More progressivity means more progress. Especially after 2008. That’s the Democratic tax philosophy seven autumns after the financial crisis. Voters are still frustrated by the arbitrary quality of the rescues and the uneven quality of the recovery. So Hillary Clinton proposes increases in capital-gains-tax rates for top earners. Clinton’s former fellow candidate Lincoln Chafee offered to raise the top marginal income tax rate to 45% from the current 39.6%. You can bet Bernie Sanders’s plan, when it comes, will redistribute even more dramatically.

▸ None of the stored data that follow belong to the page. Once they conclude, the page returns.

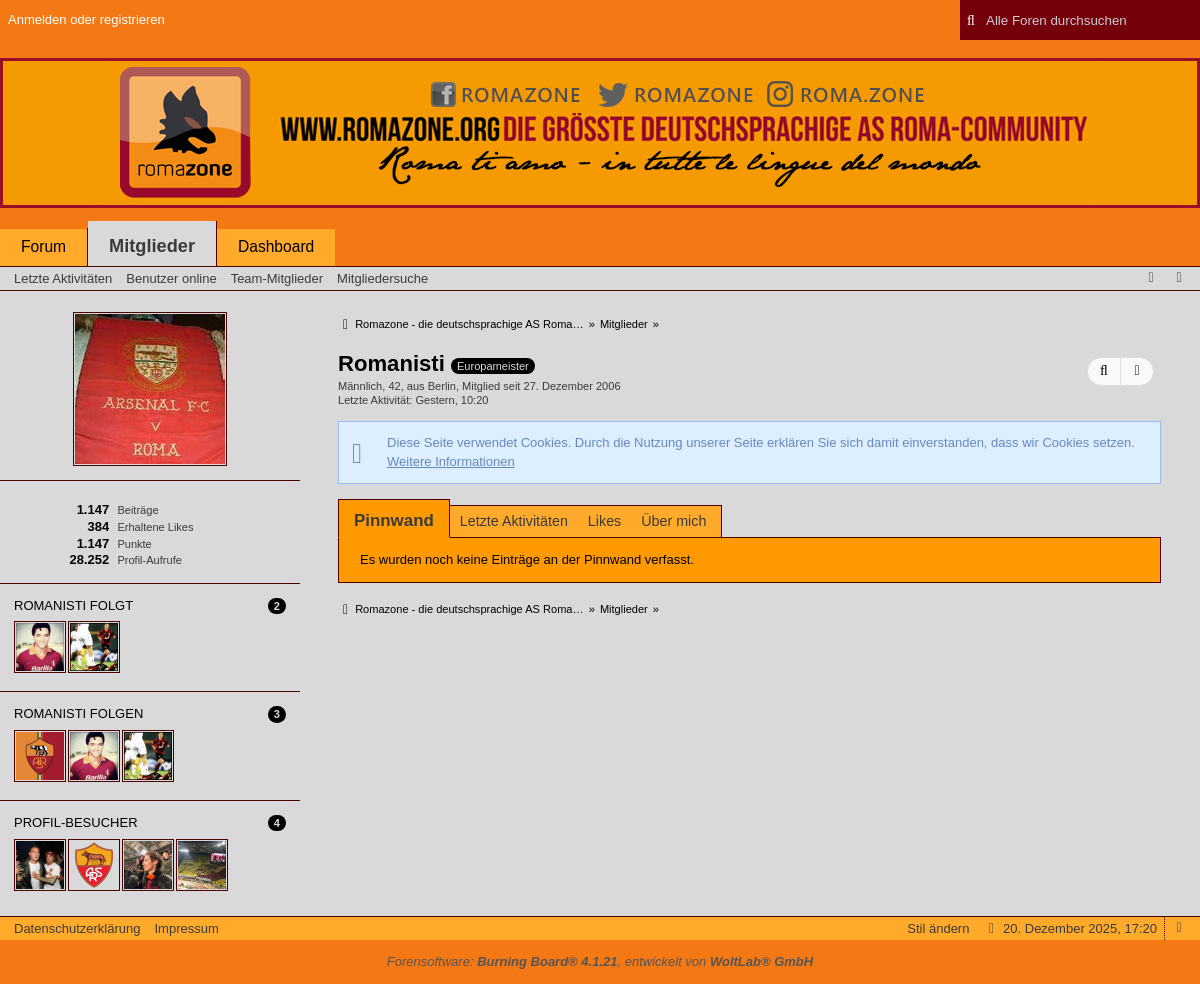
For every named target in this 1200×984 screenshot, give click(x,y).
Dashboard (276, 246)
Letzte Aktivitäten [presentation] (514, 521)
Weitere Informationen (451, 461)
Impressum (186, 928)
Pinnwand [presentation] (394, 520)
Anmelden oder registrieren (86, 19)
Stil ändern (938, 928)
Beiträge (137, 510)
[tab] (394, 520)
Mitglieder (152, 246)
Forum (43, 246)
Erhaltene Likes (155, 527)
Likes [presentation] (604, 521)
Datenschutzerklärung (77, 928)
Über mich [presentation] (673, 521)
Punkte (134, 544)
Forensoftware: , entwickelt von (600, 961)
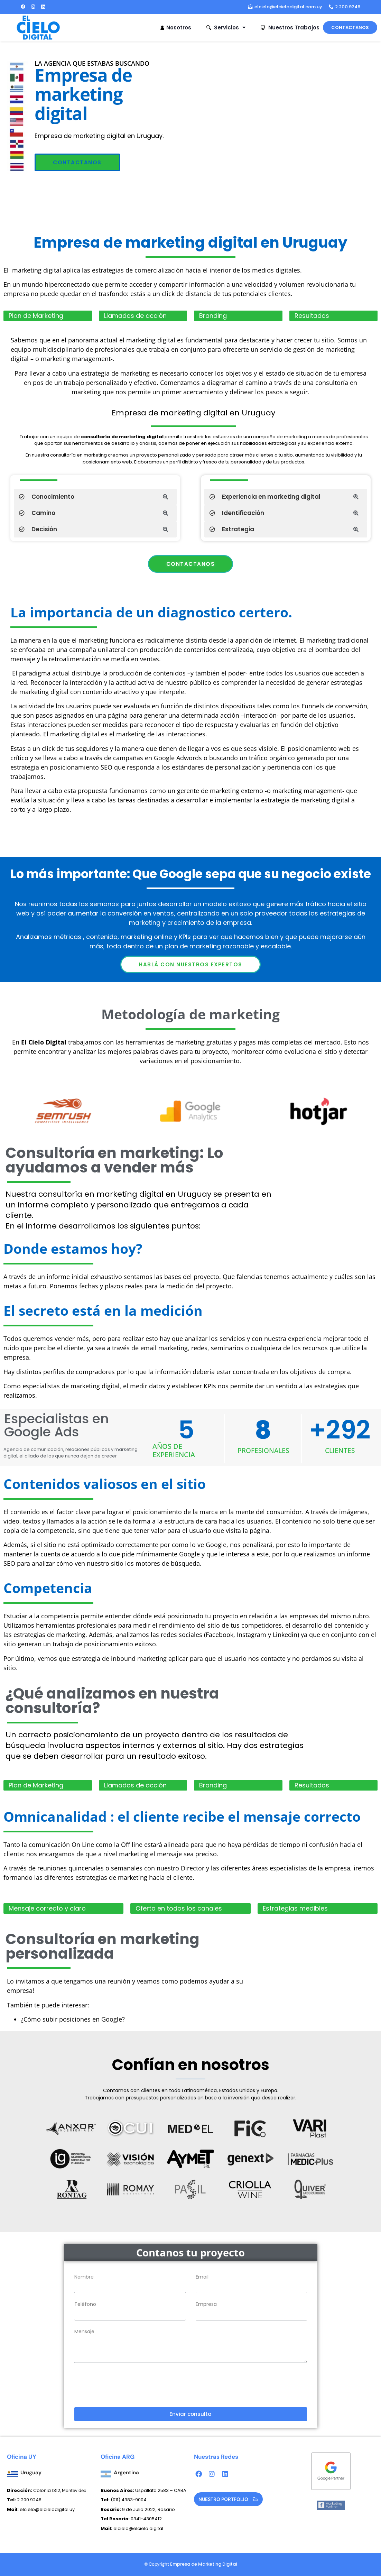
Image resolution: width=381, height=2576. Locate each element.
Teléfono (85, 2304)
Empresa (206, 2304)
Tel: (106, 2499)
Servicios (225, 27)
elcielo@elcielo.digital (132, 2528)
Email (202, 2276)
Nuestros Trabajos (289, 27)
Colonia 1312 (33, 2490)
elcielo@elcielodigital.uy (41, 2509)
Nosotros (175, 27)
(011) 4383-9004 (129, 2499)
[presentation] (126, 2385)
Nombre (84, 2276)
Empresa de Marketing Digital (203, 2564)
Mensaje (84, 2331)
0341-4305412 (131, 2518)
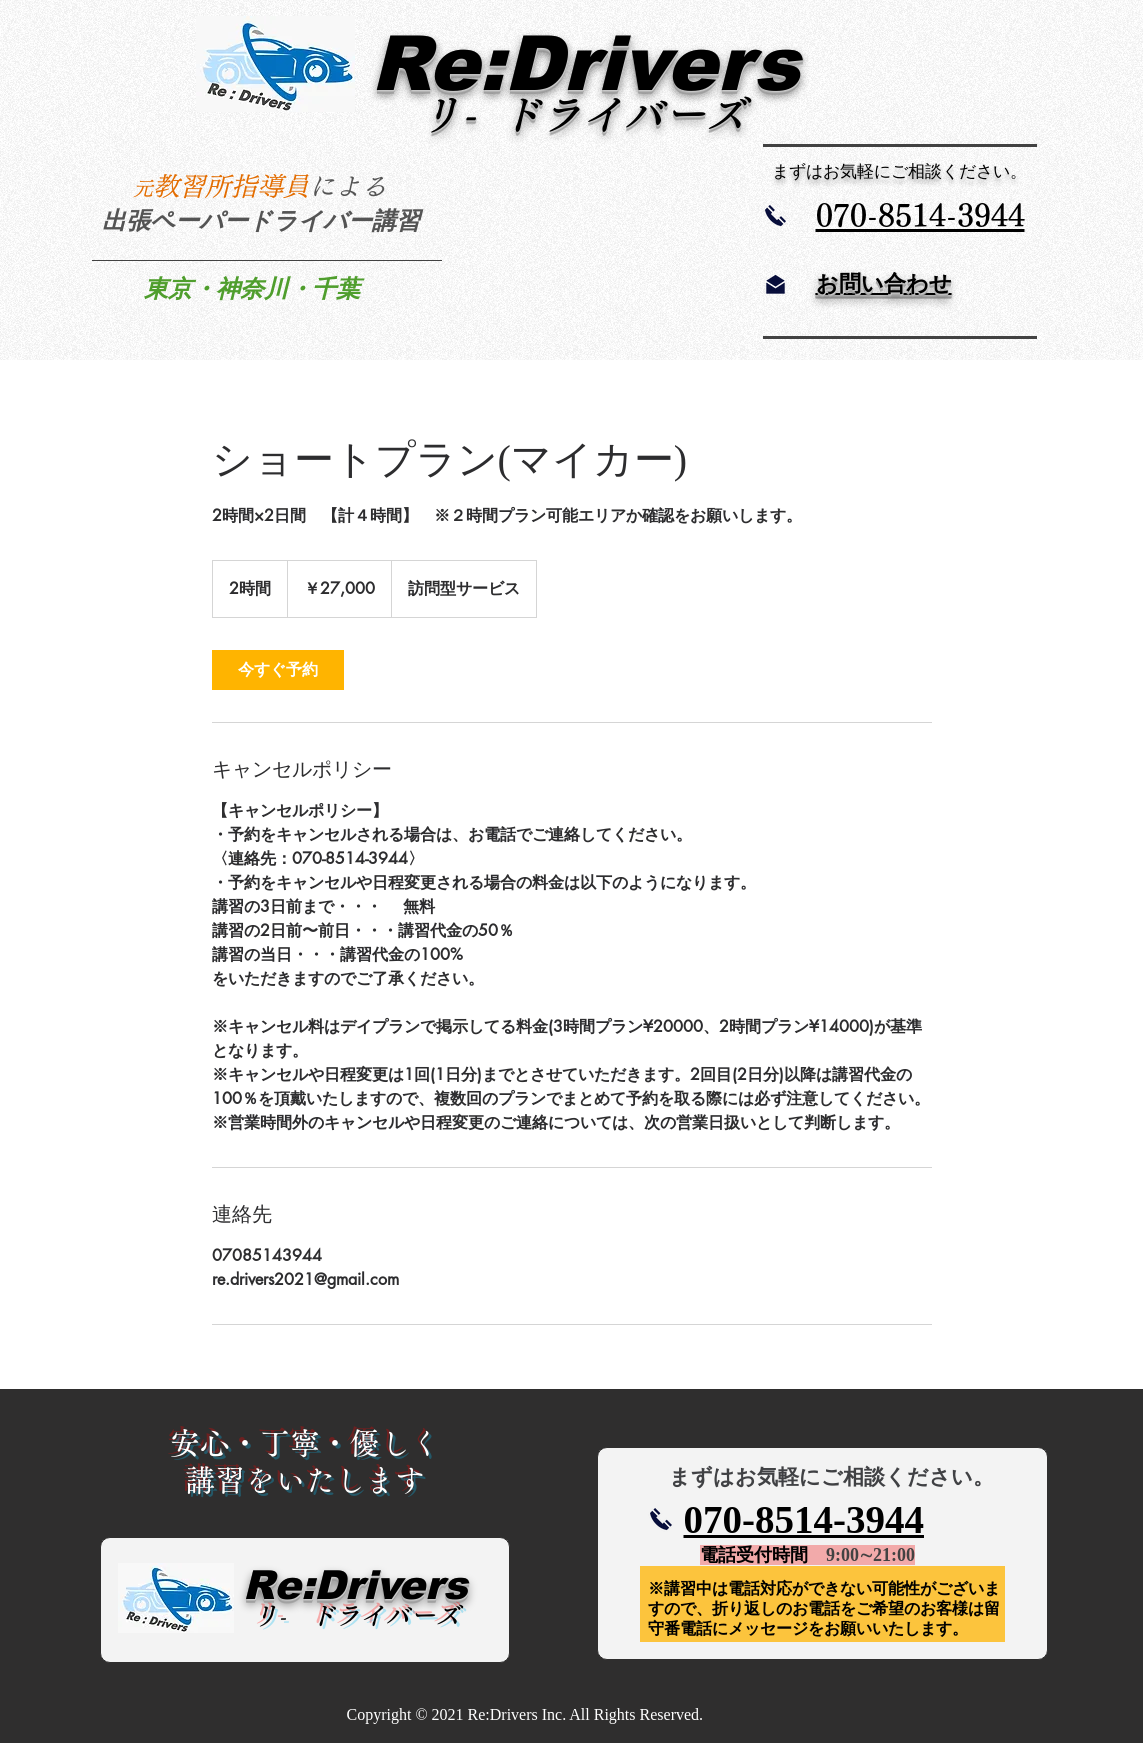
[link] (278, 670)
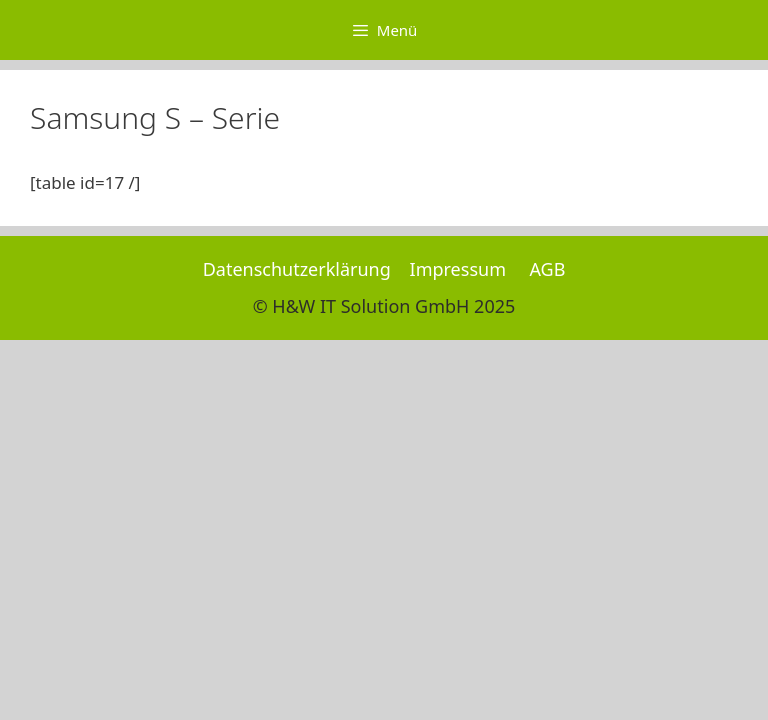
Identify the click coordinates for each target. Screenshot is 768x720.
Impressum (458, 269)
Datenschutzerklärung (297, 269)
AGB (547, 269)
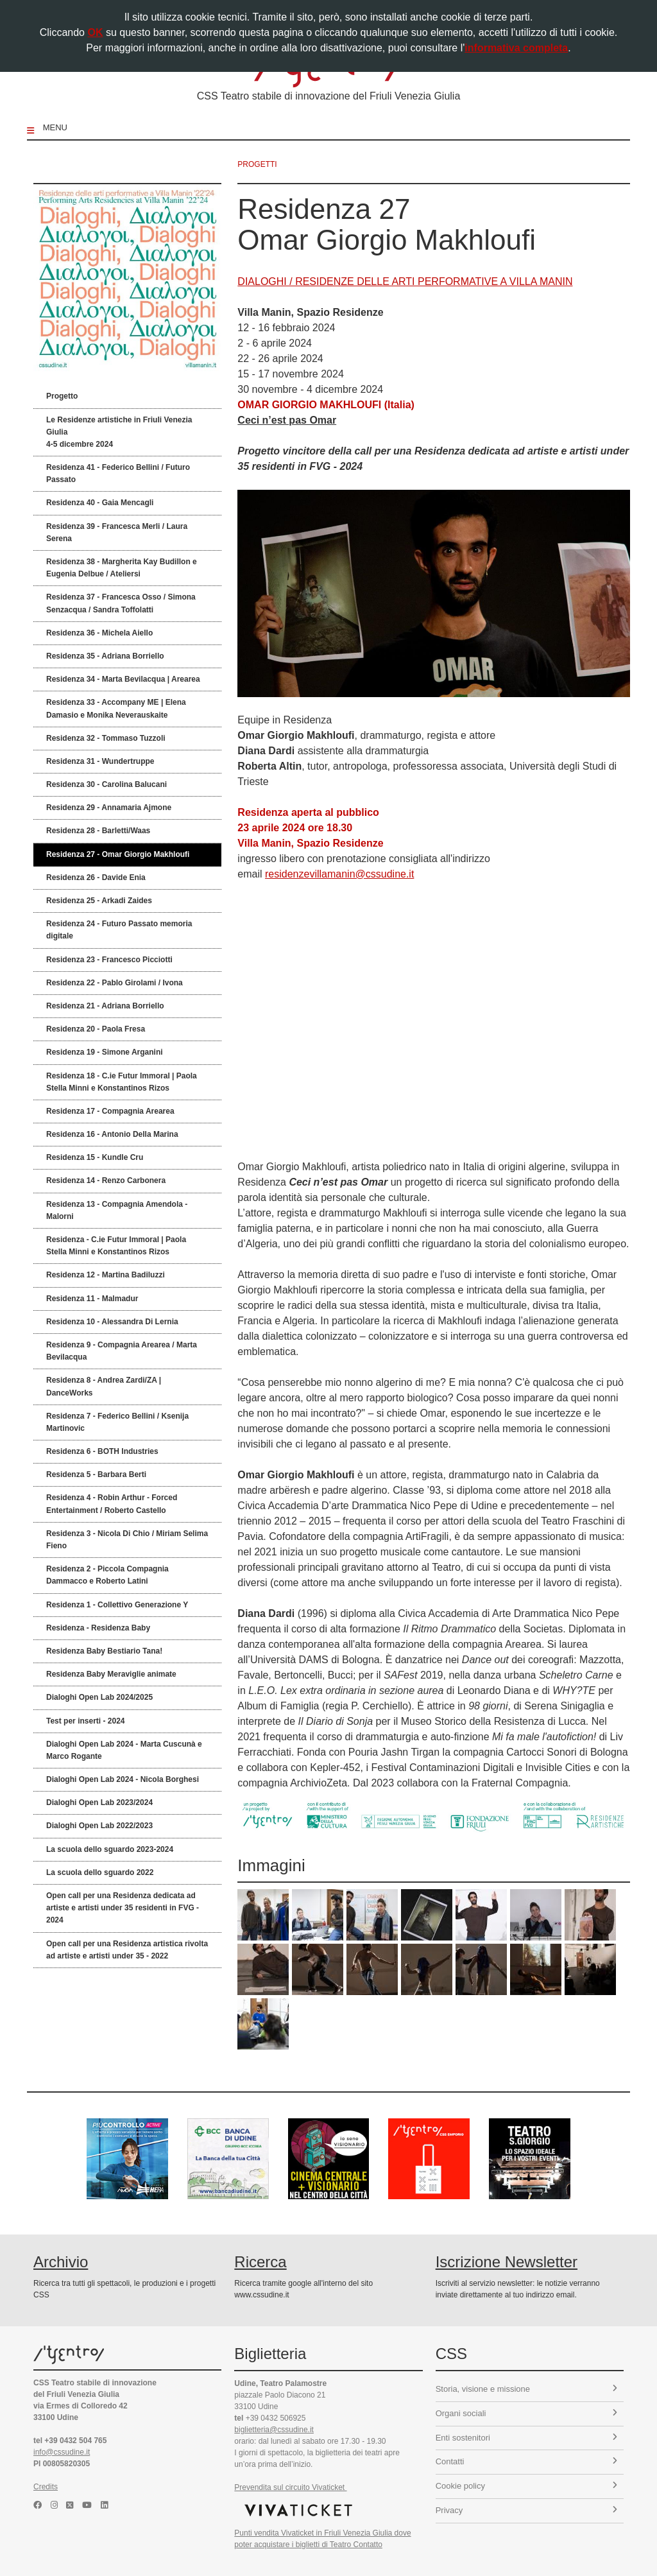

Republicans by contrast are heading toward the very un-progressive flat tax. The simple levy hasn’t been this popular since 1996, when Steve Forbes campaigned with the promise of a universal 17% income tax rate. Several of this campaign’s flat taxers are actually out-Forbesing Forbes. Ted Cruz is calling for a flat 10%. Ben Carson, Mike Huckabee and Rand Paul also propose some kind of flat rate. Jeb Bush, Marco Rubio and Donald Trump pay their respects with plans that reduce the number of tax brackets.

In the TIME Flat-Tax article, Amithy Shlaes discusses the possibilities of a progressive tax and flat tax. A recent paper by CU Denver Business School Accounting Professor Michael Roberts and Theresa Roberts, a Master of Science in Accounting student was cited by Shlaes to further discuss the differences between tax plans.